---- Dataset entries
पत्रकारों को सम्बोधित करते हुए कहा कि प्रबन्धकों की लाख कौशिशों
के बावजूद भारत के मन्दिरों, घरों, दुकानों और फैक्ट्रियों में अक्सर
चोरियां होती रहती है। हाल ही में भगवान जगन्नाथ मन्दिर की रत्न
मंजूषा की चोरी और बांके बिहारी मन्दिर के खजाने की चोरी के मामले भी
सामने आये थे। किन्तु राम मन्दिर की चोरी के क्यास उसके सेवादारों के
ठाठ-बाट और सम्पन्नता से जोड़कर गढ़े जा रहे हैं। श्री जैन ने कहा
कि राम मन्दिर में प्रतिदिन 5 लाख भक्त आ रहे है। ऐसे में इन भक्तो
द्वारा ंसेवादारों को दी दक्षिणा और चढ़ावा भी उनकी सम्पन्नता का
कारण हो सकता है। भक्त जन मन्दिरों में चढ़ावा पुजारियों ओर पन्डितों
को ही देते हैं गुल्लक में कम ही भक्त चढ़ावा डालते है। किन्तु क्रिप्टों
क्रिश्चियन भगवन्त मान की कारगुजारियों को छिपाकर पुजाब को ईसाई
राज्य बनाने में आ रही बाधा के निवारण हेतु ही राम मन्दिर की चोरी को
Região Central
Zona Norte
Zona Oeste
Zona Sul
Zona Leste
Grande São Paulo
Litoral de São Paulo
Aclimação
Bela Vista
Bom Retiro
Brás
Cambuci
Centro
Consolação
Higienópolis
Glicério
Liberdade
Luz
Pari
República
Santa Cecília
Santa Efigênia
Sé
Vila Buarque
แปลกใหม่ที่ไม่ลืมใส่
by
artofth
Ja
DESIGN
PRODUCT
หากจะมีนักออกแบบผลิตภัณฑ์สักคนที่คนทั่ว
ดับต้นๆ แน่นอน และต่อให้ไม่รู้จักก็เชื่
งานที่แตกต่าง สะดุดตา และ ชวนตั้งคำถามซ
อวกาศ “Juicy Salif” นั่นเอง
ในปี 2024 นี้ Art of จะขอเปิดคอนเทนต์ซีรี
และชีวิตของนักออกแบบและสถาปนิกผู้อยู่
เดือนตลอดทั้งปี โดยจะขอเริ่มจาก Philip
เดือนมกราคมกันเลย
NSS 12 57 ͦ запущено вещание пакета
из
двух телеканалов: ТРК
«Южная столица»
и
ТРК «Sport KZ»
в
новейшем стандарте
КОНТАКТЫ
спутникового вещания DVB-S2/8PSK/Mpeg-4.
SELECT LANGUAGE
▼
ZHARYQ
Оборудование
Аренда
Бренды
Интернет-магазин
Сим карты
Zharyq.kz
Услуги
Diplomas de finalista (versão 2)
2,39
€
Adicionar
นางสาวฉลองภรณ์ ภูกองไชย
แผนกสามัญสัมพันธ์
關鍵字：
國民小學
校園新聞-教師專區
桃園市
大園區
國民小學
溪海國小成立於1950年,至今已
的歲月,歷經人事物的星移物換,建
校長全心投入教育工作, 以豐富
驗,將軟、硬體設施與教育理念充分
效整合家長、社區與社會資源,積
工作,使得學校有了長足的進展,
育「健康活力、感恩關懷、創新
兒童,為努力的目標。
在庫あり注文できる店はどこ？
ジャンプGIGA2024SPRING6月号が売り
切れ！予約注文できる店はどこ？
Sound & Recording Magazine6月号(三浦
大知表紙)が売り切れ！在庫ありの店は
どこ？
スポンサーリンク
--------
● Task
From the first line to the last, please write out the entries exactly.

● Result of this task
पत्रकारों को सम्बोधित करते हुए कहा कि प्रबन्धकों की लाख कौशिशों
के बावजूद भारत के मन्दिरों, घरों, दुकानों और फैक्ट्रियों में अक्सर
चोरियां होती रहती है। हाल ही में भगवान जगन्नाथ मन्दिर की रत्न
मंजूषा की चोरी और बांके बिहारी मन्दिर के खजाने की चोरी के मामले भी
सामने आये थे। किन्तु राम मन्दिर की चोरी के क्यास उसके सेवादारों के
ठाठ-बाट और सम्पन्नता से जोड़कर गढ़े जा रहे हैं। श्री जैन ने कहा
कि राम मन्दिर में प्रतिदिन 5 लाख भक्त आ रहे है। ऐसे में इन भक्तो
द्वारा ंसेवादारों को दी दक्षिणा और चढ़ावा भी उनकी सम्पन्नता का
कारण हो सकता है। भक्त जन मन्दिरों में चढ़ावा पुजारियों ओर पन्डितों
को ही देते हैं गुल्लक में कम ही भक्त चढ़ावा डालते है। किन्तु क्रिप्टों
क्रिश्चियन भगवन्त मान की कारगुजारियों को छिपाकर पुजाब को ईसाई
राज्य बनाने में आ रही बाधा के निवारण हेतु ही राम मन्दिर की चोरी को
Região Central
Zona Norte
Zona Oeste
Zona Sul
Zona Leste
Grande São Paulo
Litoral de São Paulo
Aclimação
Bela Vista
Bom Retiro
Brás
Cambuci
Centro
Consolação
Higienópolis
Glicério
Liberdade
Luz
Pari
República
Santa Cecília
Santa Efigênia
Sé
Vila Buarque
แปลกใหม่ที่ไม่ลืมใส่
by
artofth
Ja
DESIGN
PRODUCT
หากจะมีนักออกแบบผลิตภัณฑ์สักคนที่คนทั่ว
ดับต้นๆ แน่นอน และต่อให้ไม่รู้จักก็เชื่
งานที่แตกต่าง สะดุดตา และ ชวนตั้งคำถามซ
อวกาศ “Juicy Salif” นั่นเอง
ในปี 2024 นี้ Art of จะขอเปิดคอนเทนต์ซีรี
และชีวิตของนักออกแบบและสถาปนิกผู้อยู่
เดือนตลอดทั้งปี โดยจะขอเริ่มจาก Philip
เดือนมกราคมกันเลย
NSS 12 57 ͦ запущено вещание пакета
из
двух телеканалов: ТРК
«Южная столица»
и
ТРК «Sport KZ»
в
новейшем стандарте
КОНТАКТЫ
спутникового вещания DVB-S2/8PSK/Mpeg-4.
SELECT LANGUAGE
▼
ZHARYQ
Оборудование
Аренда
Бренды
Интернет-магазин
Сим карты
Zharyq.kz
Услуги
Diplomas de finalista (versão 2)
2,39
€
Adicionar
นางสาวฉลองภรณ์ ภูกองไชย
แผนกสามัญสัมพันธ์
關鍵字：
國民小學
校園新聞-教師專區
桃園市
大園區
國民小學
溪海國小成立於1950年,至今已
的歲月,歷經人事物的星移物換,建
校長全心投入教育工作, 以豐富
驗,將軟、硬體設施與教育理念充分
效整合家長、社區與社會資源,積
工作,使得學校有了長足的進展,
育「健康活力、感恩關懷、創新
兒童,為努力的目標。
在庫あり注文できる店はどこ？
ジャンプGIGA2024SPRING6月号が売り
切れ！予約注文できる店はどこ？
Sound & Recording Magazine6月号(三浦
大知表紙)が売り切れ！在庫ありの店は
どこ？
スポンサーリンク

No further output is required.